Professor Evelyn Malavé’s article, “Treatment Sentences“, was just published in the BYU Law Review. The Article uses a critical disability framework to analyze treatment-based sentences in the criminal legal system. Here is an abstract:
One of the most common mandates of a non-incarceratory sentence is to submit to treatment. Across the criminal legal system, from problem-solving courts to probation, millions of defendants sentenced to non-incarceratory sentences—including people not diagnosed with a substance abuse disorder—are required to attend drug treatment programs. After decades of policies that criminalized drug use, non-incarceratory sentences that match people with treatment may appear to be a step forward—or at least not the most pressing problem.
But criminal law scholarship has not fully reckoned with the harms of treatment sentences, including the harms of mandated treatment itself. Analysis of treatment sentences has also been fragmented, as scholars have separately focused on problem-solving courts, which mete out a minority of treatment sentences, and criminal supervision.

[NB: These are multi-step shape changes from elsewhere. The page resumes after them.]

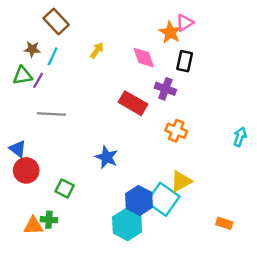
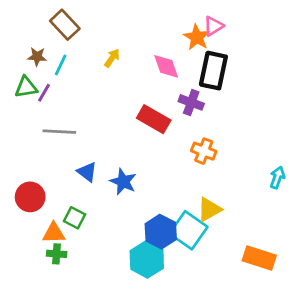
black rectangle: (185, 61) -> (213, 71), size x1.5
cyan arrow: (240, 137) -> (277, 177), moved
blue triangle: (18, 149) -> (87, 172), moved
orange rectangle: (224, 223) -> (259, 258), size x1.6
orange triangle: (33, 226) -> (54, 233), moved

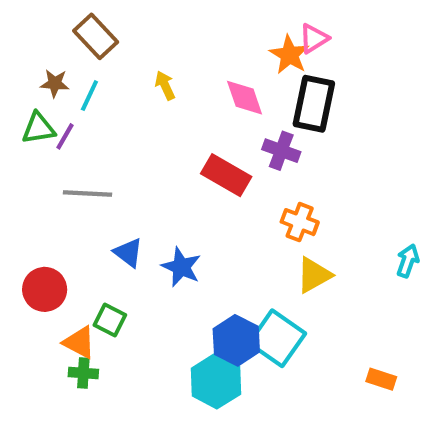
yellow arrow: (112, 58) -> (165, 85), turned -60
yellow triangle: (209, 209) -> (314, 275), moved
orange triangle: (54, 233) -> (79, 342), turned 30
orange rectangle: (259, 258) -> (381, 379), size x0.6

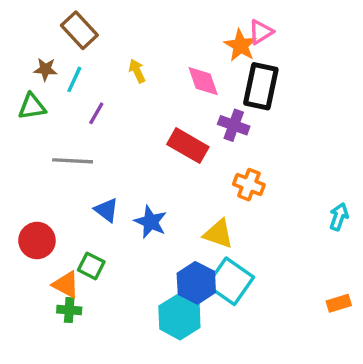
purple line: (65, 136) -> (96, 113), moved
yellow triangle: (314, 275) -> (218, 234), moved, turned 48
orange rectangle: (381, 379) -> (339, 303), moved, turned -35

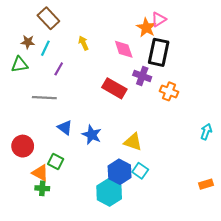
orange cross: (249, 185) -> (169, 91), moved
cyan square: (230, 281) -> (140, 171), size x0.6

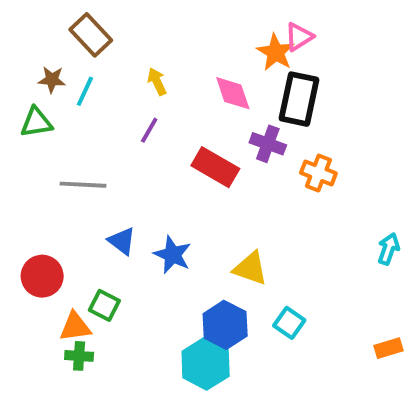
purple line: (59, 69) -> (149, 130), moved
cyan square: (140, 171) -> (289, 323), moved
orange triangle: (40, 173) -> (75, 327), turned -36

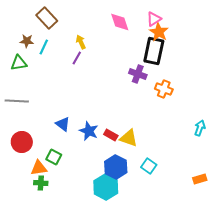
orange star: (276, 52) -> (159, 32), moved
pink diamond: (233, 93) -> (120, 22), moved
purple line: (149, 130) -> (77, 58), moved
red rectangle: (215, 167) -> (111, 135), moved, size x0.6
gray line: (83, 185) -> (17, 101), moved

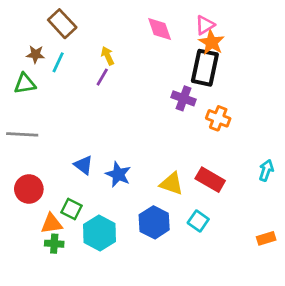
red rectangle: (111, 135) -> (210, 180), moved, size x1.5
cyan hexagon: (106, 187) -> (100, 233), moved

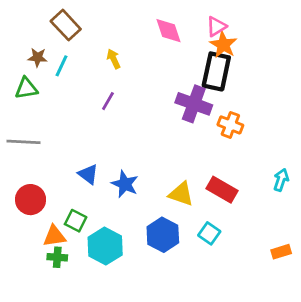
purple line: (102, 77) -> (108, 101), moved
purple cross: (184, 98) -> (194, 104), size x1.4

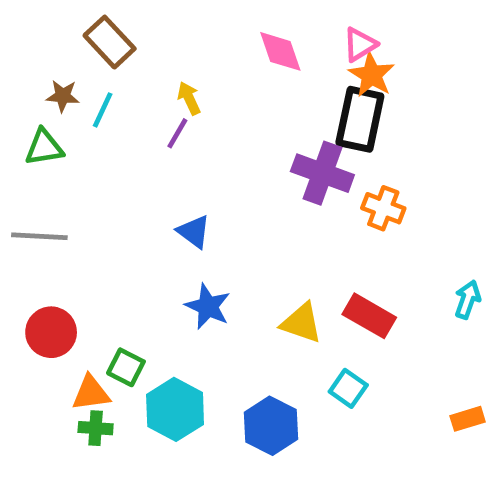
purple line: (108, 101) -> (177, 133), moved
blue triangle: (88, 174) -> (194, 232), moved
blue hexagon: (163, 235) -> (271, 426), moved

This Article is the first to analyze treatment sentences as a coherent category that demands scrutiny. Weaving together social science studies and critical disability scholarship, the Article argues that treatment sentences do not function to distribute health care services as much as they function to enforce the boundaries of normalcy.
In court-mandated treatment programs, staff evaluate participants not on their ability to achieve sobriety but rather on their ability to comply with certain norms of productivity and respectability. Similarly, in the criminal courtroom, criminal court actors refer defendants to treatment who may lack a diagnosis for substance use disorder but who they perceive as needing the structure and control treatment programs offer. Through these layers of unchecked discretion, treatment sentences police the boundaries of normalcy—deeming those who fall outside as in the throes of addiction—thus reproducing both racism and ableism.
These systemic harms reverberate because criminal court actors rely on treatment sentence outcomes to sort defendants for greater or lesser punishment. Defendants with negative treatment outcomes are sorted for resentencing and marked for exclusion from treatment sentences in their future interactions with the criminal legal system. At the other end, defendants with positive outcomes are sorted for less punishment. Ultimately, this Article argues that a full understanding of the harms of treatment sentences is necessary for policymakers and scholars who seek to use treatment as a foundation for reform.